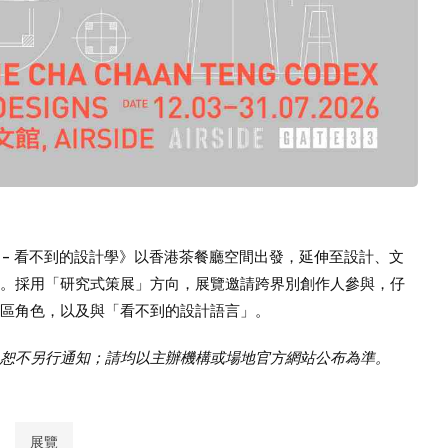
科 - 看不到的設計學》以香港茶餐廳空間出發，延伸至設計、文
。採用「研究式策展」方向，展覽邀請跨界別創作人參與，仔
區角色，以及與「看不到的設計語言」。
恕不另行通知；請均以主辦機構或場地官方網站公布為準。
展覽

▬▬▬▬▬▬▬▬▬▬

Write out exactly the lines from the one containing "區角色，以及與「看不到的設計語言」。" through the end of the data, both included. Add nothing else.

區角色，以及與「看不到的設計語言」。
恕不另行通知；請均以主辦機構或場地官方網站公布為準。
展覽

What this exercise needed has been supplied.